2 Kommentare zu “Postfach: Die Walser-Rede wirkt weiter nach

  1. @ Jürgen H. Winter
    Vorweg: Was Heisterhagen schreibt, ist alles so richtig, aber gleichzeitig so lau, unpräzise, in der Richtung nicht am historischen SPD-Handeln erkennbar, dass ich es nur als ein Einlullen empfinden kann: Eine SPD, unter der es ohne Not eine Verringerung des Spitzensteuersatzes gegeben hat, eine SPD, die nicht schon mit langem Vorlauf auf der Parteiebene an einer „sozialdemokratischen Internationale“ arbeitet, um in Regierungsverantwortung in internationalen Verhandlungen dem Gegeneinanderausspielen der Länder durch internationale Konzerne entgegenzuwirken, ist da einfach unglaubwürdig. Um einen ganz aktuellen Punkt zu nehmen: Auch eine SPD, die mit der Programmatik der FDP, die Steuern um einen Betrag X zu senken, konfrontiert ist und nicht klarstellt, dass das Steuervolumen keine Zielgröße ist, die sinnvoll änderbar ist, sondern dass das Steuervolumen eine Konsequenz der Aufgaben sein muss, die man dem Staat gibt, ist auch da in ihrem Bekenntnis für den Sozialstaat einfach unglaubwürdig.

    Auf der anderen Seite wird mir schlecht, wenn ich sehe, was dem armen Darwin alles in die Schuhe geschoben wird. Was wir heute Sozialdarwinismus nennen, ist älter als Darwins Evolutionstheorie, und diese Theorie ist keine Lehre, nach der sich irgendjemand richten kann, sondern eine Beschreibung der Entwicklung sich selbst reproduzierender Systeme, die auch selbst wieder aus sich selbst reproduzierenden Systemen bestehen können. Sinnvolle Beschreibungsebenen dieser Evolution sind das einzelne Gen (Dawkins hat das vorgemacht), als dessen Träger das Individuum (aber in anderer Weise und komplizierter als dies normalerweise gemacht wird), der Gen-Pool (das ist die Art). Beim Menschen wird das außerdem überlagert durch eine Kultur, die man auch als selbstreproduzierendes System verstehen kann (diesen Gedanken hat Luhmann für die Soziologie weiter ausgearbeitet).
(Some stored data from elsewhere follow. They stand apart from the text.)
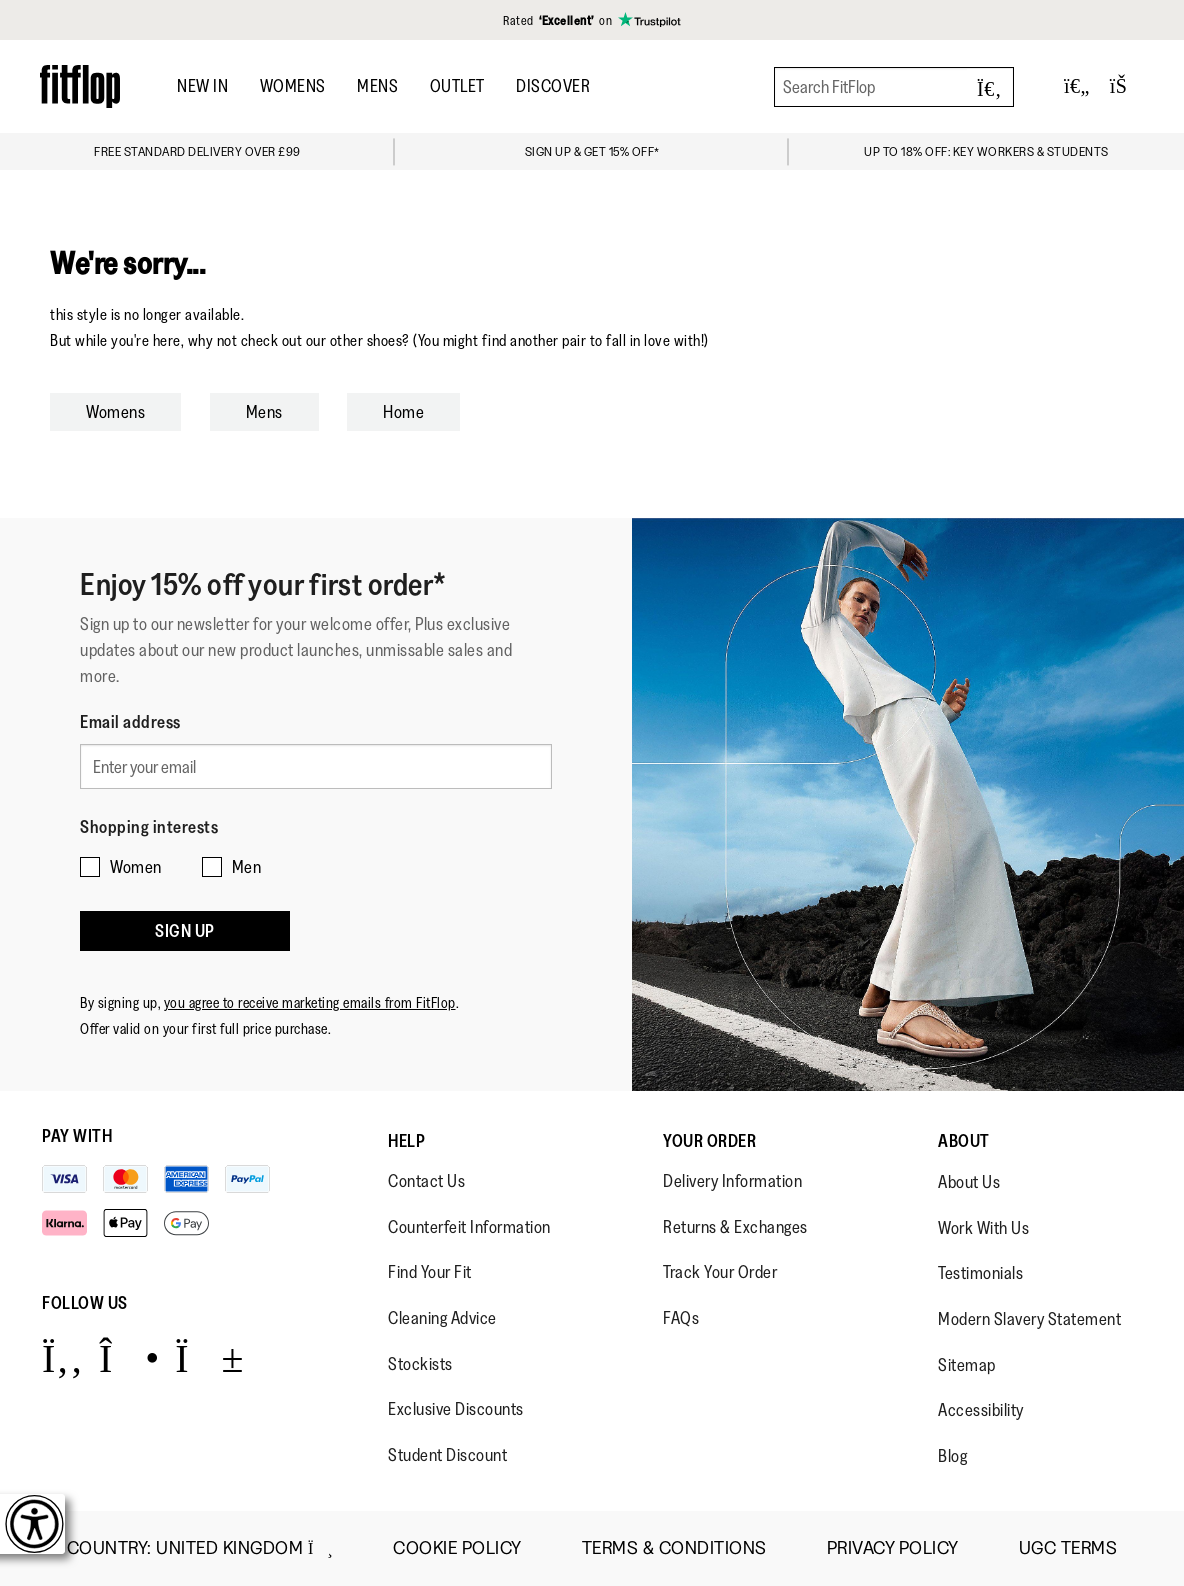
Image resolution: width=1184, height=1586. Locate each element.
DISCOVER (553, 86)
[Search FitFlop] (894, 87)
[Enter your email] (316, 764)
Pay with (77, 1136)
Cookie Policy (457, 1548)
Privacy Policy (893, 1548)
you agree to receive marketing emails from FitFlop (310, 987)
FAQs (681, 1318)
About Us (969, 1182)
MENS (377, 86)
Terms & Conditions (674, 1548)
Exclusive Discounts (456, 1409)
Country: (200, 1548)
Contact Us (426, 1181)
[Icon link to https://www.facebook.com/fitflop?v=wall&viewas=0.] (62, 1357)
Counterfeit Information (469, 1227)
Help (406, 1141)
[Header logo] (80, 86)
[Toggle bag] (1127, 86)
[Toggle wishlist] (1077, 86)
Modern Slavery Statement (1029, 1319)
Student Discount (447, 1455)
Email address (130, 722)
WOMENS (293, 86)
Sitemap (967, 1365)
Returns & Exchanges (735, 1227)
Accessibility (981, 1410)
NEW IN (202, 86)
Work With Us (983, 1228)
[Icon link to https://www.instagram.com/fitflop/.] (129, 1357)
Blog (952, 1456)
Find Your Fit (430, 1272)
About (964, 1141)
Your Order (709, 1141)
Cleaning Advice (442, 1318)
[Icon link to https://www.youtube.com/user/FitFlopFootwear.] (209, 1357)
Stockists (420, 1364)
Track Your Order (720, 1272)
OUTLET (457, 86)
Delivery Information (732, 1181)
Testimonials (980, 1273)
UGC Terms (1068, 1548)
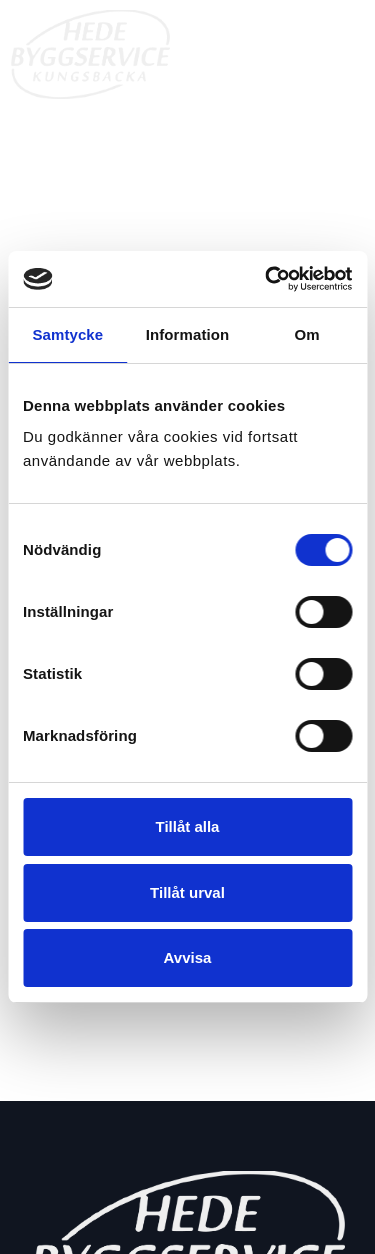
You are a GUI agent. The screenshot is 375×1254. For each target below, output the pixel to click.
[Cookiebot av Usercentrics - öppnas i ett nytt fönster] (267, 279)
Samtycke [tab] (67, 334)
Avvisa (188, 957)
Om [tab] (307, 334)
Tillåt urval (187, 892)
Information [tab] (188, 334)
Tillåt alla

    Der Platz hier reicht nicht annähernd um dieses Thema verständlich auch nur zu umreißen, ich kann deshalb nur versuchen deutlich zu machen, dass die Evolutionstheorie etwas ganz anderes ist, als Sie es sich vorstellen: Egal, wie das Experiment Menschheit einmal ausgegangen sein wird: Der Verlauf dieses Experiments wird immer durch die Evolutionstheorie bereits beschrieben sein, und die schlichte Folgerung daraus ist, dass sich weder politische Ziele noch politische Handlungen mit der Evolutionstheorie begründen lassen (btw: auch dieses vielzitierte „Survival of the fittest“ ist nicht von Darwin).

    Das wiederum heißt, dass, wann immer Sie einen Politiker treffen, der sein Programm oder Handeln mit der Evolutionstheorie begründen möchte, es nur eine sinnvolle Reaktion gibt: Treten Sie ihm in den Hintern, denn entweder hat er diese Theorie selbst nicht verstanden und ist zu dumm für den angestrebten Posten, oder er geht davon aus, dass Sie zu dumm sind, ihn zu verstehen, dann ist er zu verkommen für diesen Posten. Aber beschuldigen Sie nicht Darwin für seinen Unsinn.

    Politische Ziele und Handlungen lassen sich letzten Endes nur in einer Kategorie begründen, und das ist die Moral.

  2. @Juergen H. Winter
    „Meine Kinder sollen es einmal besser haben, wobei ungesagt bleibt, ja häufig gar nicht bemerkt wird, dass andere Kinder es dann wohl schlechter haben.“
    Derartige Bemerkungen liest man häufig. Auch in der Art, dass wenn der eine reicher wird, automatisch jemand anders ärmer werden muss.
    Diese Bemerkungen setzen voraus, dass die Menge des zu verteilenden Gutes (Glück, Geld, Wohlstand) konstant ist. Jede Änderung ist dann ein Nullsummenspiel. Dies steht aber im Widerspruch zur Beobachtung. Wir haben heute sehr viel mehr zu verteilen, als während der Steinzeit.